EXERCISE DIRECTIONS: Starting with the line that holds "Corralejo, Fuerteventura - Playa", reproduce each line through the last one of the data, exactly as written. Pictures are not copied.

DATA LISTING:
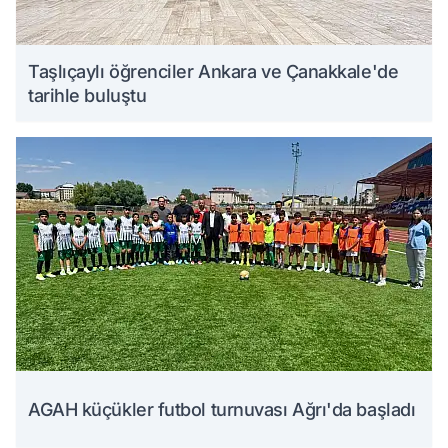
Taşlıçaylı öğrenciler Ankara ve Çanakkale'de
tarihle buluştu
AGAH küçükler futbol turnuvası Ağrı'da başladı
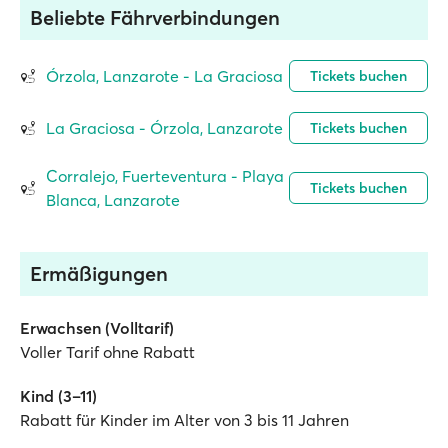
Beliebte Fährverbindungen
Órzola, Lanzarote - La Graciosa
Tickets buchen
La Graciosa - Órzola, Lanzarote
Tickets buchen
Corralejo, Fuerteventura - Playa
Tickets buchen
Blanca, Lanzarote
Ermäßigungen
Erwachsen (Volltarif)
Voller Tarif ohne Rabatt
Kind (3–11)
Rabatt für Kinder im Alter von 3 bis 11 Jahren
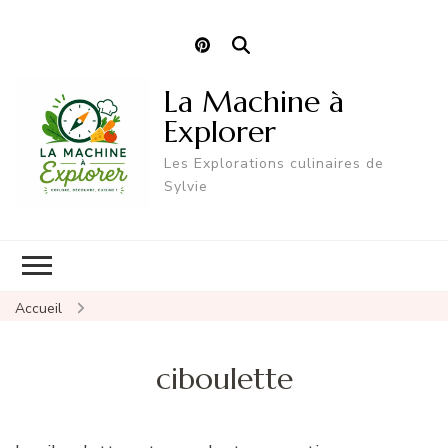
La Machine à
Explorer
Les Explorations culinaires de
Sylvie
Accueil
ciboulette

TASK SOLUTION:
Corralejo, Fuerteventura - Playa
Tickets buchen
Blanca, Lanzarote
Ermäßigungen
Erwachsen (Volltarif)
Voller Tarif ohne Rabatt
Kind (3–11)
Rabatt für Kinder im Alter von 3 bis 11 Jahren
La Machine à
Explorer
Les Explorations culinaires de
Sylvie
Accueil
ciboulette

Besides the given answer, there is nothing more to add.